Geçtiğimiz hafta Mısır’da beş kız çocuğu olan Saad Şemerden üç kızını Nil nehrinde boğarak öldürdü. Evden kızlarını nehirde gezdireceğini söyleyerek çıkan baba eve yalnız geldi. Eve döndüğünde kızların ablası babasına kardeşlerinin nerede olduğunu sordu. Baba da yanıt olarak, “size bakabilmek için onları sattım, ileriki bir yaşta geri gelecekler” dedi. Daha sonra ablaları polise haber verdi ve baba tutuklandı. Baba polise kızlarını Nil nehrine sokarak boğduğunu itiraf etti. Bu satırları okurken duyarlı bir insanın kanının donmaması mümkün değil. İşte biz böyle bir dünyada yaşıyoruz. Bir baba bunu nasıl yapabilir diye kendi kendimize soruyoruz. Bu kişi bir baba, bir insan olamaz diyoruz. Ama bu babayı, bu insanı bu hale getiren nedir diye sormuyoruz. Şimdi ben soruyorum, bu babayı böylesi bir çılgınlığa iten nedir acaba? Bunu yaptıran içinde yaşadığımız lanet olası kapitalizmden başkası değildir. Bu sistem nice insanı yoksulluğa, açlığa sürüklüyor ve kendi çocuklarını öldürecek kadar insanlıktan çıkartıyor. Ama bizler suçu kimde buluyoruz? Suçu tek tek insanlarda bulmak yerine, bu insanları bu hale getiren kapitalizmde bulmalıyız.

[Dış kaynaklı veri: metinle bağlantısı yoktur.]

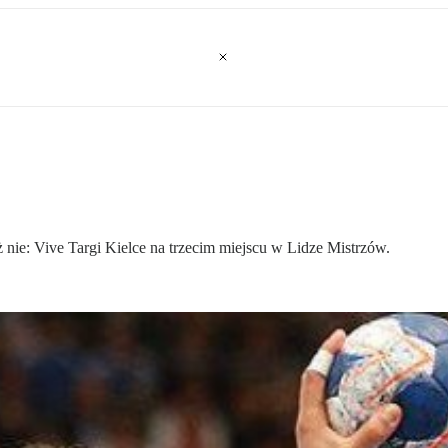
ż nie: Vive Targi Kielce na trzecim miejscu w Lidze Mistrzów.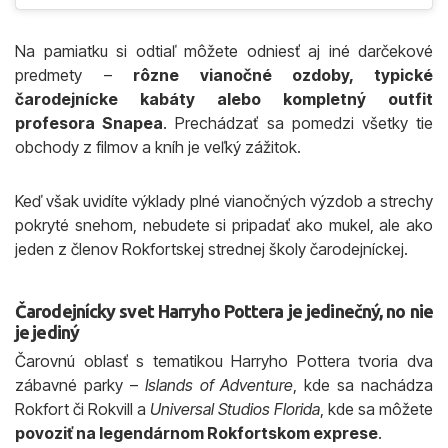
Na pamiatku si odtiaľ môžete odniesť aj iné darčekové
predmety –
rôzne vianočné ozdoby, typické
čarodejnícke kabáty alebo kompletný outfit
profesora Snapea
. Prechádzať sa pomedzi všetky tie
obchody z filmov a kníh je veľký zážitok.
Keď však uvidíte výklady plné vianočných výzdob a strechy
pokryté snehom, nebudete si pripadať ako mukel, ale ako
jeden z členov Rokfortskej strednej školy čarodejníckej.
Čarodejnícky svet Harryho Pottera je jedinečný, no nie
je jediný
Čarovnú oblasť s tematikou Harryho Pottera tvoria dva
zábavné parky –
Islands of Adventure
, kde sa nachádza
Rokfort či Rokvill a
Universal Studios Florida
, kde sa môžete
povoziť na legendárnom Rokfortskom exprese
.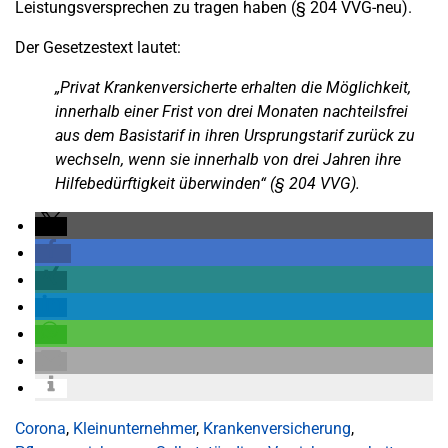
Leistungsversprechen zu tragen haben (§ 204 VVG-neu).
Der Gesetzestext lautet:
„Privat Krankenversicherte erhalten die Möglichkeit,
innerhalb einer Frist von drei Monaten nachteilsfrei
aus dem Basistarif in ihren Ursprungstarif zurück zu
wechseln, wenn sie innerhalb von drei Jahren ihre
Hilfebedürftigkeit überwinden“ (§ 204 VVG).
Corona
,
Kleinunternehmer
,
Krankenversicherung
,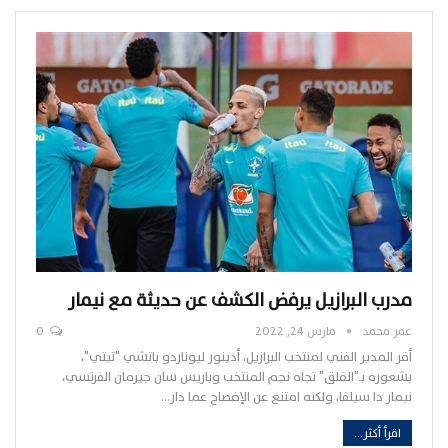
مدرب البرازيل يرفض الكشف عن حديثة مع نيمار
عمر محمد
مارس 24, 2022
0
أقر المدير الفني لمنتخب البرازيل، أدينور ليوناردو باتشي "تيتي"،
بشعوره بـ"القلق" تجاه نجم المنتخب وباريس سان جيرمان الفرنسي،
نيمار دا سيلفا، ولكنه امتنع عن الإفصاح عما دار…
اقرأ أكثر...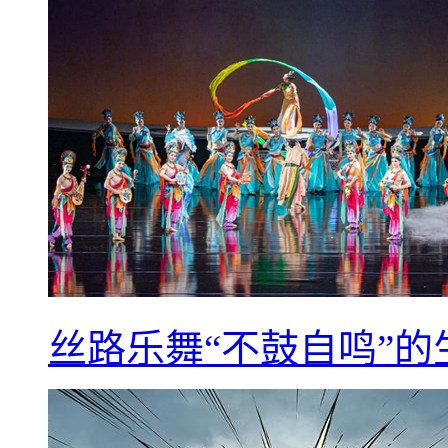
丝路乐舞“不鼓自鸣”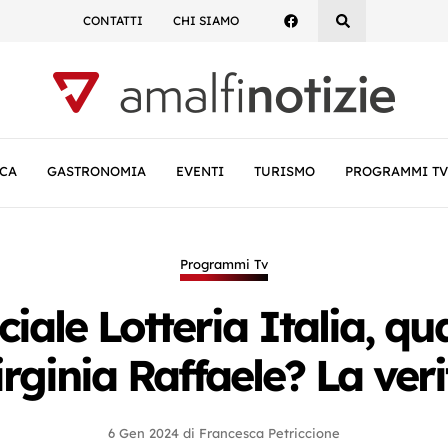
CONTATTI
CHI SIAMO
CA
GASTRONOMIA
EVENTI
TURISMO
PROGRAMMI TV
Programmi Tv
eciale Lotteria Italia,
irginia Raffaele? La veri
6 Gen 2024
di
Francesca Petriccione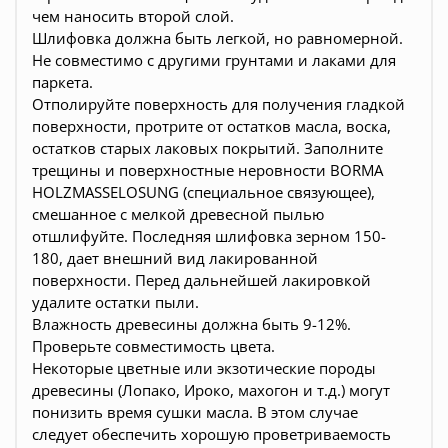
чем наносить второй слой.
Шлифовка должна быть легкой, но равномерной.
Не совместимо с другими грунтами и лаками для
паркета.
Отполируйте поверхность для получения гладкой
поверхности, протрите от остатков масла, воска,
остатков старых лаковых покрытий. Заполните
трещины и поверхностные неровности BORMA
HOLZMASSELOSUNG (специальное связующее),
смешанное с мелкой древесной пылью
отшлифуйте. Последняя шлифовка зерном 150-
180, дает внешний вид лакированной
поверхности. Перед дальнейшей лакировкой
удалите остатки пыли.
Влажность древесины должна быть 9-12%.
Проверьте совместимость цвета.
Некоторые цветные или экзотические породы
древесины (Лопако, Ироко, махогон и т.д.) могут
понизить время сушки масла. В этом случае
следует обеспечить хорошую проветриваемость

Kapitalist sistem devam ettikçe bu tür olaylarda büyük bir hızla devam edecektir. Artık yerimizde durmamalıyız. Kapitalist bataklığı kurutmak için bir an önce mücadele saflarında yerimizi almamız gerekiyor. Yoksa bir gün o nehirde boğulan biz de olabiliriz.